The Lost Clickers of D-DayBreaking News
tags: World War II, military history, D-Day
As the 75th anniversary of the D-Day landings approaches, we are calling out to veterans and their loved ones to join the search for ‘The Lost Clickers’ used at Normandy.
Supported by The Royal British Legion and marking the upcoming anniversary, ACME Whistles is searching for any original ‘Clickers’ issued to the 101st American Airborne Division in June 1944 as a vital piece of survival equipment.
Paratroopers were dropped into darkness behind enemy lines on the night before D-Day. The darkness and the need for stealth meant that regular communication would be dangerous, so the clickers were used to overcome this. If Paras were not alone when they landed, or later detected someone close by, they were to click once. Two clicks in reply meant friend, no response meant something else.

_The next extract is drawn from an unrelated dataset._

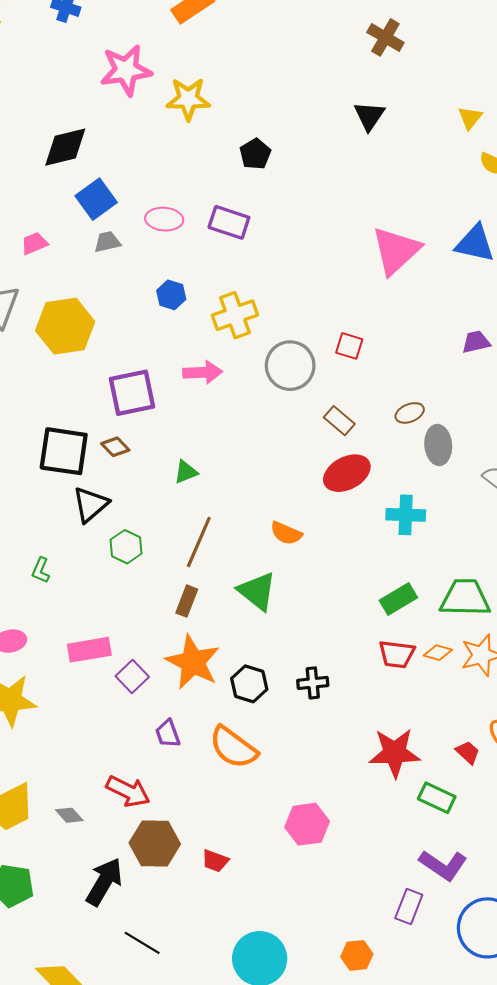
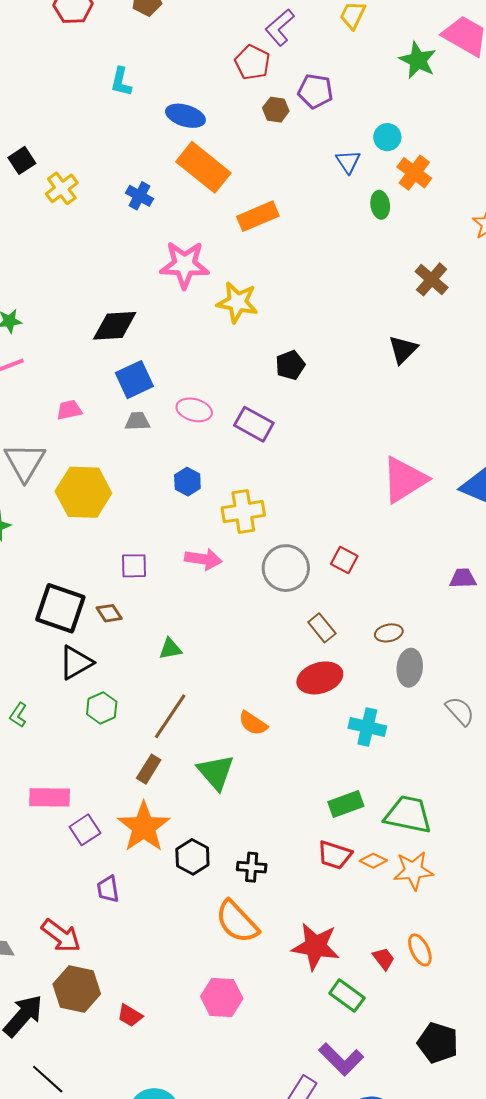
purple square: (132, 393) -> (134, 566), size x0.6
orange semicircle: (233, 747) -> (237, 922), moved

It was assumed that clickers would be captured and possibly replicated, so they were only to be used for 24 hours and after that they were banned completely.This was an organised attempt at protecting the allied war effort and gave Paras an edge over the enemy thanks to this clear and simple means of communication.
Many replica and counterfeit clickers have been found, but very few genuine originals have ever been seen. 7,000 clickers were made during the six-month period immediately before D-Day in 1944. Some were nickel plated but some were just left in plain brass, to ensure that they were ready in time for D-Day.